I would say that no, it is not true.
An idea for the example is as follows. Imagine that you are having 100 intervals of length 1/100, 100000 of length 1/10000, 10^6 of length 1/10^6, etc. The sum of their lengths clearly diverges. Now, what happens for the set left?
I am going to modify your process: imagine that the intervals of length 1/N have only discrete allowed positions, $[\frac{k}{N},\frac{k+1}{N}]$, where k=0,1,...,N-1.
It is, formally speaking, a different process and a different question. However, they seem sufficiently alike (and I would say that there is a way to deduce the conclusion for the original one).
Now, for this modified process, if you are considering a given interval of length 1/N at the time when N intervals of length 1/N are being placed, it has a probability of survival $(1-1/N)^N \approx 1/e$. And though it is not independent for different intervals, I guess we can safely say that about $1/e$-th proportion of such intervals survives.
The intervals come in waves: the first wave of N=100 intervals of length 1/100, the second of $N=10^4$ intervals of length $1/10^4$, etc. Each interval that has survived one wave is decomposed into a 100 intervals that face the next one.
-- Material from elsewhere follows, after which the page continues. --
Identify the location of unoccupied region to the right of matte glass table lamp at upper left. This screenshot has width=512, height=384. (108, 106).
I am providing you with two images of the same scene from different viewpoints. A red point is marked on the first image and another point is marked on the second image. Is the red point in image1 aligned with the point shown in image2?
And about $1/e$-th proportion of them survive.
So there is an (almost: remember, no independence!) Galton-Watson tree with the expectation of $100/e>1$ descendants of each interval, and hence with positive probability there is an exponential growth of number of surviving intervals, in the limit defining a Cantor set that in a complement to the union of intervals placed.
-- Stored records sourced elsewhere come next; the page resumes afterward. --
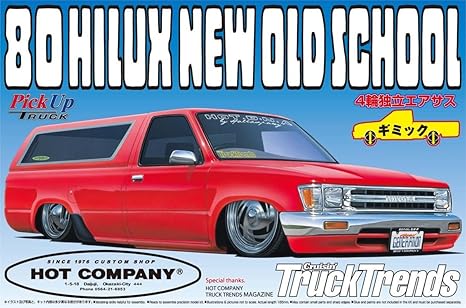 You are a GUI agent. You are given a task and a screenshot of the screen. Output one action in this format:
    pyautogui.click(x=<x>, y=<y>)
    Task: Click on the handle
    Image resolution: width=466 pixels, height=308 pixels.
    Given the screenshot: What is the action you would take?
    pyautogui.click(x=139, y=176) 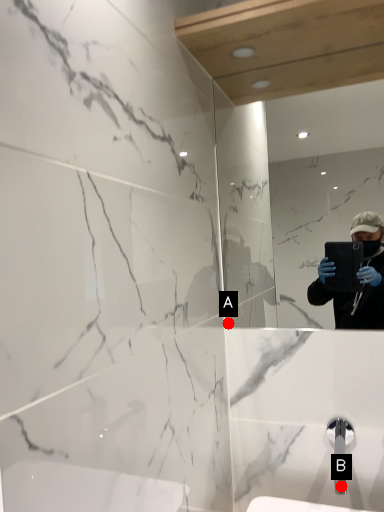 Question: Two points are circled on the image, labeled by A and B beside each circle. Among these points, which one is nearest to the camera?

Choices:
 (A) A is closer
 (B) B is closer

Answer: (B) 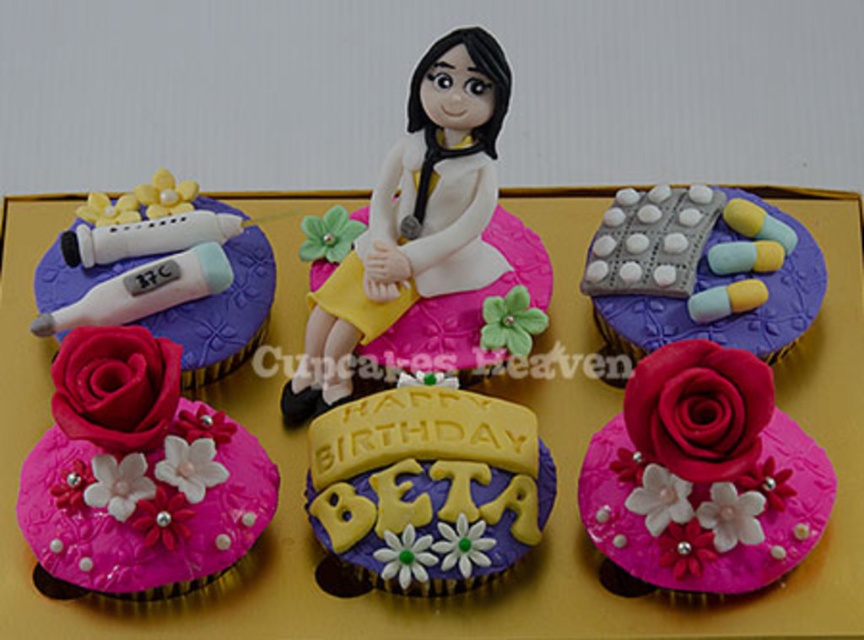 Question: Based on their relative distances, which object is farther from the yellow fondant sign at center?

Choices:
 (A) matte pink rose at lower left
 (B) matte white figurine at center
 (C) gray pill blister pack at upper right
 (D) white glossy thermometer at upper left

Answer: (C)

Question: Does matte pink fondant rose at lower left have a lesser width compared to matte pink rose at lower left?

Choices:
 (A) no
 (B) yes

Answer: (A)

Question: Which of the following is the closest to the observer?

Choices:
 (A) (473, 74)
 (B) (796, 310)
 (C) (760, 541)

Answer: (C)

Question: Considering the relative positions of gray pill blister pack at upper right and white glossy thermometer at upper left in the image provided, where is gray pill blister pack at upper right located with respect to white glossy thermometer at upper left?

Choices:
 (A) right
 (B) left

Answer: (A)

Question: Does matte pink fondant rose at lower left have a lesser width compared to matte white figurine at center?

Choices:
 (A) yes
 (B) no

Answer: (B)

Question: Which point is closer to the camera taking this photo?

Choices:
 (A) (773, 284)
 (B) (693, 397)
 (C) (404, 172)
 (D) (427, 456)

Answer: (B)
Finally, to get back to the original process, you can consider that an interval $[\frac{k}{N},\frac{k+1}{N}]$ is removed from the complement once it is intersected by one of the randomly placed intervals of length $1/N$. Then each interval still has an $\approx 1/e^2$ chance of survival, and I'm sure whichever way you use to handle the above argument formally, it will still be applicable here.